By 2025, Generation Millennium will be
between 23 and 43 years of age, and they will outnumber all other
generations by a large margin. They will be facing the first waves of
these thirteen crises, none of which they caused, and will have
certainly learned enough by then to know that the worst is yet
to come (the deniers and believers in religious or technological
miracles, like those who argued the Earth was flat and the centre of
the universe, will finally be silent). What will they do with
this terrible knowledge, trying to cope with this world of constant
and compound crises?
My fear is that, like so many of those
who came of age in the 1930s and 1940s, they'll do what they're
told. The Great Depression and World War II was a time when many
people flocked to charismatic, extremist leaders who scapegoated
minorities and promised a way out of crisis, and clung to their
ideologies almost fanatically. There was an appetite for
hero-worship, repression and fierce authoritarianism, which usually
only made matters worse (even the New Deal was widely denounced as
Communism, and only received acceptance because of the popularity of
its sponsor and the failure of all less-generous solutions).
A
more hopeful view is that they (Generation Millennium) will do
what they must. They'll ration, they'll sacrifice, they'll jail
those who exploit or exacerbate crises. They'll figure out how to
live with less instead of burning coal when the oil runs out, and
instead of running nuclear-powered water desalination and filtration
plants. They'll mandate vegetarianism for all because it's the best
way to provide for the greatest number. They'll stop competing and
help each other out. They'll embrace a Generosity Economy because the
market economy will have simply stopped working. They'll radically
curtail travel and learn to live and work local because it's good for
the environment, good for the economy, and stingy on scarce energy.

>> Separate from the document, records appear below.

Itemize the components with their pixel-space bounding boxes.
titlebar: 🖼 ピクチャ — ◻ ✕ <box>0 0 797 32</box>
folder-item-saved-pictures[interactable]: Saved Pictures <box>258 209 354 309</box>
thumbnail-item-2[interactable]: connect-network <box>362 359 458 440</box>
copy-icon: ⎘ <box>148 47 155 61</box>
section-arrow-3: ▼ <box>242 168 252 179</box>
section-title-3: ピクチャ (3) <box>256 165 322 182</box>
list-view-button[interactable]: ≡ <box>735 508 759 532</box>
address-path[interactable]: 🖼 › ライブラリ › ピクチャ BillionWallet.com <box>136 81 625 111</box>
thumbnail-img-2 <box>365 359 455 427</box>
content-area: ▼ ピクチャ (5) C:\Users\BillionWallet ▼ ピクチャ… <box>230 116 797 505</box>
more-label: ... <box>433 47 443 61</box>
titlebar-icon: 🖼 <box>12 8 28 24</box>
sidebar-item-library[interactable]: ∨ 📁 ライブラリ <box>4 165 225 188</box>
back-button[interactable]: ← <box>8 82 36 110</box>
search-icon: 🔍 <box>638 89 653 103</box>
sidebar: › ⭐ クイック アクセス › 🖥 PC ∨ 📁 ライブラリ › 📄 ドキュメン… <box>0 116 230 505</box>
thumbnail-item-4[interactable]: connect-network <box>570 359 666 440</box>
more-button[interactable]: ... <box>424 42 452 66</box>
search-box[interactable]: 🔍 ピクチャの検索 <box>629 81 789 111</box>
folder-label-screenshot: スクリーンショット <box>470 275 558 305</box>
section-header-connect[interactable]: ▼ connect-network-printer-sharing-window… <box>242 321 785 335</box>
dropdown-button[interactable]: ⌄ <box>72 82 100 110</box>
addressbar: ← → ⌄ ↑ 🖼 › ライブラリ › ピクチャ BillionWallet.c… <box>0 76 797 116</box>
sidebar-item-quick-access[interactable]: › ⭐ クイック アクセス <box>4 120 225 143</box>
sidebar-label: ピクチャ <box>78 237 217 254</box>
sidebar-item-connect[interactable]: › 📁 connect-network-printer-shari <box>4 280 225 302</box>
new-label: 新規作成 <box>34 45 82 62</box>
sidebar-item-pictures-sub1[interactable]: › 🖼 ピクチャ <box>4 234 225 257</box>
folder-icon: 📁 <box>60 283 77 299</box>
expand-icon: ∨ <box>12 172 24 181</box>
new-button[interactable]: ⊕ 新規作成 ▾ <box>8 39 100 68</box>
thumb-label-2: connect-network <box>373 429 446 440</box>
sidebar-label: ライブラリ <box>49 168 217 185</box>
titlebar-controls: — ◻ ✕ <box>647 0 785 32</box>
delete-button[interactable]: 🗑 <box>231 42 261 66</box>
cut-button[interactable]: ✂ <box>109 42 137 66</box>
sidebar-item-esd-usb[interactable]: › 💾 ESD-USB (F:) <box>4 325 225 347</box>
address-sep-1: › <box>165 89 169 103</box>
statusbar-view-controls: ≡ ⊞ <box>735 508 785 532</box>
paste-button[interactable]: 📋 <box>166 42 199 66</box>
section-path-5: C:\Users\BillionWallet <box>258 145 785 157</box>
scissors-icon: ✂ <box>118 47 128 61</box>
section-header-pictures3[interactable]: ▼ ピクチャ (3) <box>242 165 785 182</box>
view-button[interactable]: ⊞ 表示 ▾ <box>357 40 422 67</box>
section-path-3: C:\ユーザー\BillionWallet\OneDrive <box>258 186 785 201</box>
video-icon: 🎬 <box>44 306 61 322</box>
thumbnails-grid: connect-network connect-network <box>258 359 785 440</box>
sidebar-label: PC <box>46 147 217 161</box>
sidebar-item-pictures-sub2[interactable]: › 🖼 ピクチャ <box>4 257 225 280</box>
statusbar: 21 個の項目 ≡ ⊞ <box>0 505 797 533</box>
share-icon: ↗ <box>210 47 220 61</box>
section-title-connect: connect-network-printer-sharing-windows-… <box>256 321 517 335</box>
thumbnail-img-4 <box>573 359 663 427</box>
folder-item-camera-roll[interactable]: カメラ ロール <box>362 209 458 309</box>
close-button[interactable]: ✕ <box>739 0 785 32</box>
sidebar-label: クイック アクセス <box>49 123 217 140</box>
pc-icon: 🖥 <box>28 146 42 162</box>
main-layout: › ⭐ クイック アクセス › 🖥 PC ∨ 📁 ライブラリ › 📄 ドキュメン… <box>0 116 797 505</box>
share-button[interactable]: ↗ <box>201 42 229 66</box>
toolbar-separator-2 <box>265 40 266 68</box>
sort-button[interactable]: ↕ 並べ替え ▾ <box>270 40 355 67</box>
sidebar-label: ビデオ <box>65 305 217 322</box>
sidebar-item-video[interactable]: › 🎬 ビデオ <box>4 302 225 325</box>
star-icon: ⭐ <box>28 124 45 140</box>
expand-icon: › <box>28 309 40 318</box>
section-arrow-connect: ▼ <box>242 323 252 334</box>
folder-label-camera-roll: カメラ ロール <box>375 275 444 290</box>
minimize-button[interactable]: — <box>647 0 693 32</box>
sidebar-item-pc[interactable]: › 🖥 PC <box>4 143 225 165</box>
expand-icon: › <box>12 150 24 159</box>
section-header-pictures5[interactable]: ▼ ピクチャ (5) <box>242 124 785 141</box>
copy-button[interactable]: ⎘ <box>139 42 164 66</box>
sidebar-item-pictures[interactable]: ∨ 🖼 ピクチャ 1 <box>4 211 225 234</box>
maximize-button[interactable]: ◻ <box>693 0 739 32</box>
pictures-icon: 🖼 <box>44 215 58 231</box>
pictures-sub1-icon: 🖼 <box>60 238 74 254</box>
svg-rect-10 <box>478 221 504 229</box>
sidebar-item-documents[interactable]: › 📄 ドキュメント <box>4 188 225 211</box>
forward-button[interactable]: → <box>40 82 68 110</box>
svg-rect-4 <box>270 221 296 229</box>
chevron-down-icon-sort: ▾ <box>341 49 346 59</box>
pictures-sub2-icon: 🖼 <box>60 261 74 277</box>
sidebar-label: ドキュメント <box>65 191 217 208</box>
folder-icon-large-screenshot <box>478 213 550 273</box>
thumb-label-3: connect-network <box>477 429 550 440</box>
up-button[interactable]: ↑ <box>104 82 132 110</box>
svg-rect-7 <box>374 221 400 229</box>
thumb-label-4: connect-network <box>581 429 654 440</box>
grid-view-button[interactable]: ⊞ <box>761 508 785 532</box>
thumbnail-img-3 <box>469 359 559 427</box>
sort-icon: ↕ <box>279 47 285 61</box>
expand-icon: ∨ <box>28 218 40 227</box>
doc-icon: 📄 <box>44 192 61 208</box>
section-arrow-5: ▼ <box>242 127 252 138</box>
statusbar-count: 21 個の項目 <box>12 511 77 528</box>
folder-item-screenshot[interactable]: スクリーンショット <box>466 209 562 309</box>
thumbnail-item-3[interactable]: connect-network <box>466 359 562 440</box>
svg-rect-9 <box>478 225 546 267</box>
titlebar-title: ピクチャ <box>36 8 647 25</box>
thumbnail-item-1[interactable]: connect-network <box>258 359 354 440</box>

They'll actually enforce social and environmental regulations.
Which
of these two paths they'll take (or more likely which combination of
the two) will depend on who they are and what they've learned, and
what their emotions and instincts lead them to do. Of most concern
perhaps is that, in this 'age of information', ignorance of history,
of science, and of how the world really works, is rampant, and I have
little faith that we're about to fix that – too many rich and
powerful interests have too much invested in our collective ignorance
and inaction.
If you're a Generation Millennium member
(i.e. under 25) I'd love to hear from you. Your cohorts from the
previous Fourth Turning, the so-called GI generation born in the
early years of the 20th century, are almost all gone, so we have no
idea or memory of how Fourth Turning, 'Hero'
cohorts think or feel. All we know is you're almost unimaginably
unlike us, members of the silent 'Artist'
generation that came of age in the 1940s and 1950s, the boomer
'Prophet'
generation that came of age in the 1960s and 1970s, and the Gen-X
'Nomad'
generation that came of age in the last twenty years of the last
century. That, I think, is a good thing, maybe our future's greatest
hope. The future, for better and for worse, belongs to you.